By Morgan Bryce
Editor

Quality food at affordable prices will be the mainstay of Eleanor’s, the second phase of a development led by Warehouse Bistro Executive Chef Paul Diaz.
Since reopening the bistro last fall, Diaz said he has been eyeing the possibility of pursuing another venture under the same roof. Located directly next to the bistro, Eleanor’s patrons will be able to walk through wrought-iron gates into a restaurant that will boast a “warm, relaxing and family-friendly atmosphere,” according to Diaz.
“This side will be more of the anchor for Warehouse Bistro because it will be more casual and more of an everyday place for people who want to stop by and get a burger or a big steak. It will also be fast paced, with people coming in and probably staying for 30 to 45 minutes instead of the couple of hours you would need to experience a meal at the bistro,” Diaz said.
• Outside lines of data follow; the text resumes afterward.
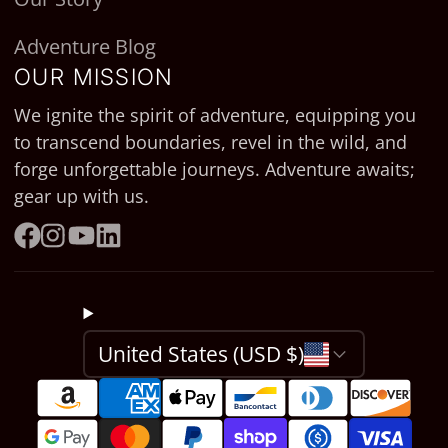
Adventure Blog
OUR MISSION
We ignite the spirit of adventure, equipping you
to transcend boundaries, revel in the wild, and
forge unforgettable journeys. Adventure awaits;
gear up with us.
Facebook
Instagram
YouTube
LinkedIn
United States (USD $)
Diaz named the restaurant in honor of his grandmother, who was known for her baking and cooking skills. Items like her signature lemon cake which will be served at Eleanor’s.
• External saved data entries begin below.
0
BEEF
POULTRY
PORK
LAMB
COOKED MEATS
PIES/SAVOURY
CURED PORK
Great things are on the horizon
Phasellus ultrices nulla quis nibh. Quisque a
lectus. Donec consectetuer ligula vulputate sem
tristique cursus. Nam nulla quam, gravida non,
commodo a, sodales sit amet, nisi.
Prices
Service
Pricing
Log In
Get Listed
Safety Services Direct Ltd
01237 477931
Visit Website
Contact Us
“She loved spending her time in the kitchen baking and cooking. I have a lot of her recipes in a Rolodex, and a lot of her desserts will be on our menu,” Diaz said.
Once renovations are complete, Diaz said he expects Eleanor’s to seat approximately 65 to 75 people, be equipped with bar seating and televisions to watch live entertainment and sports and four to five servers at its busiest times.
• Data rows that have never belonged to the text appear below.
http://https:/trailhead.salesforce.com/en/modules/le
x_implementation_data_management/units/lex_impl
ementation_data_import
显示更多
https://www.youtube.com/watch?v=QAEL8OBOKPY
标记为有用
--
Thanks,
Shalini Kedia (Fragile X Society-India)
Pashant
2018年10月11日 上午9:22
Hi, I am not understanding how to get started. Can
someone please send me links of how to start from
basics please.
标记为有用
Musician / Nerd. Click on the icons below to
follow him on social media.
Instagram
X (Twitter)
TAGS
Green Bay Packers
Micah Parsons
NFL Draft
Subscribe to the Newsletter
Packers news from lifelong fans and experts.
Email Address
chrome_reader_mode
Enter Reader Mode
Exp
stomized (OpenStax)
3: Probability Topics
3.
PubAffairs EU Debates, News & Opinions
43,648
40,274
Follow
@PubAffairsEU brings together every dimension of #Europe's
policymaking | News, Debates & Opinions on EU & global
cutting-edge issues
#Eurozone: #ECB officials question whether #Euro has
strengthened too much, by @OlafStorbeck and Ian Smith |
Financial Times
Though the menu is deeply rooted in traditional American cuisine, Diaz said Eleanor’s will copy the bistro and utilize locally sourced ingredients to be used in their dishes. Still under development, he said there will be options for all ages and tastes, including a full children’s menu.
Eleanor’s will hold a soft opening June 15 starting at 5 p.m., what Diaz is calling a “pre-Father’s Day” meal. There will be one-night-only specials and other activities to celebrate fathers that evening.
“It’s going to be the perfect time for people to come out and see what this place is all about,” Diaz said.
Permanent hours of operation have yet to be finalized. Diaz said he expects to be open six days a week from 11 a.m. to 3 p.m. for lunch and 5 to 9 p.m. for dinner. Once established, he added that he will consider breakfast or brunch dining options as well.
The third and final phase of Diaz’s planned development will be a bakery and coffee shop in the frontmost portion of the building, the former home of the “Brass Brassiere” antique shop.